The success of hypoxia gene signatures in other cancers and their implementation in clinical trials (reviewed in [175]) highlights the need to validate and apply a PDAC hypoxia gene signature. Regarding the path of such a signature to the clinic, this awaits a few critical steps [1,175,176]. First, how well a signature reflects tumor oxygenation needs to be validated. Second, a compatible assay needs to be developed by probing IHC tissue blocks or tumor biopsies, which are more representative of available patient tissue material. Third, a proper cut-off needs to be identified for stratifying patient tumors, and this along with the signature’s prognostic and predictive power must pass prospective validation.

8. Conclusions

Within the TME, hypoxia orchestrates metabolic, vascular, stromal, and immune alterations that drive defects in innate and adaptive antitumor immunity. These changes foster immune evasion, restrict drug delivery, and facilitate tumor progression, thereby positioning hypoxia as a major barrier to both chemotherapy and immunotherapy, including ICIs.

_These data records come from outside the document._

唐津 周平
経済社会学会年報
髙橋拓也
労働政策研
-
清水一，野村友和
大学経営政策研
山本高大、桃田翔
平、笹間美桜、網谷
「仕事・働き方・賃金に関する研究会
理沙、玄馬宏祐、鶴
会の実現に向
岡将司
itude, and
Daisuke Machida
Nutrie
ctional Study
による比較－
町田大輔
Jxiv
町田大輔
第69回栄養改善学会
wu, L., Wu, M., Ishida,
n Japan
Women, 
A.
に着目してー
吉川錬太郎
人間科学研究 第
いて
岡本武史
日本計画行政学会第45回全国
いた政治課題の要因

A broad array of hypoxia-directed interventions has emerged, including HIF-1α/HIF-2α inhibitors, hypoxia-activated prodrugs, vascular normalization and oxygen delivery strategies, as well as hypoxia-adapted cellular and oncolytic platforms. While HIF-2α inhibitors have validated the HIF pathway as a druggable axis in clear cell renal cell carcinoma, the wider expression and foundational role of HIF-1α in many solid tumors underscore the need for approaches that target both isoforms, particularly in hypoxic, stroma-rich malignancies such as PDAC. Agents that alleviate hypoxia at its source, such as the allosteric hemoglobin effector ITPP, are particularly attractive because they simultaneously reoxygenate tumors, dampen HIF-1α/2α signaling, normalize aberrant vasculature, and resensitize cancers to cytotoxic therapies and ICIs.

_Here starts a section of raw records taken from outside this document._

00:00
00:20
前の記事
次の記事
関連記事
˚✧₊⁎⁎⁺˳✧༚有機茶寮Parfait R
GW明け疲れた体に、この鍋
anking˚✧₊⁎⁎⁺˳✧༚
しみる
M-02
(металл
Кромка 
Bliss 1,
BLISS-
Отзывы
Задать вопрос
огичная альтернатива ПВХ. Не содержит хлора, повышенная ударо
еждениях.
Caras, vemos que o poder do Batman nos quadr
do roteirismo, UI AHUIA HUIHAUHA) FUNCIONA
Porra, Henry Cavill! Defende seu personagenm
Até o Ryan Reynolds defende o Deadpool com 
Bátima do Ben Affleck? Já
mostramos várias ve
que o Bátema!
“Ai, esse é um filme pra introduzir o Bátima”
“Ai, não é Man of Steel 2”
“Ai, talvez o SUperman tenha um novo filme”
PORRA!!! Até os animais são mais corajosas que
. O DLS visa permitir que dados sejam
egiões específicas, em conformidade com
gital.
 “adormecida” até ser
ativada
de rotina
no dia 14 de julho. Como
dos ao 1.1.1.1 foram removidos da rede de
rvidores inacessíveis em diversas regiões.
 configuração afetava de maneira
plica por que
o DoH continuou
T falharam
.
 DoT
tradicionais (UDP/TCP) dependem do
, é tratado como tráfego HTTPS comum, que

A persistent obstacle to clinical translation of hypoxia-targeted strategies in PDAC is the lack of robust hypoxia biomarkers capable of capturing the spatial and temporal heterogeneity of tumor oxygenation and predicting benefit from hypoxia-targeted therapies. Functional imaging, exogenous tracers, and immunohistochemistry have provided important insights but are limited by technical variability, whereas hypoxia gene signatures offer a promising route to stratify patients, refine prognosis, and link hypoxic burden to immune features of the TME.

Integrating hypoxia alleviation with immune checkpoint blockade, guided by dynamic hypoxia biomarkers and PDAC-specific gene signatures, may convert an immune-cold, hypoxia-adapted tumor into a more immune-responsive disease and transform hypoxia from a fixed liability into a modifiable determinant of treatment success.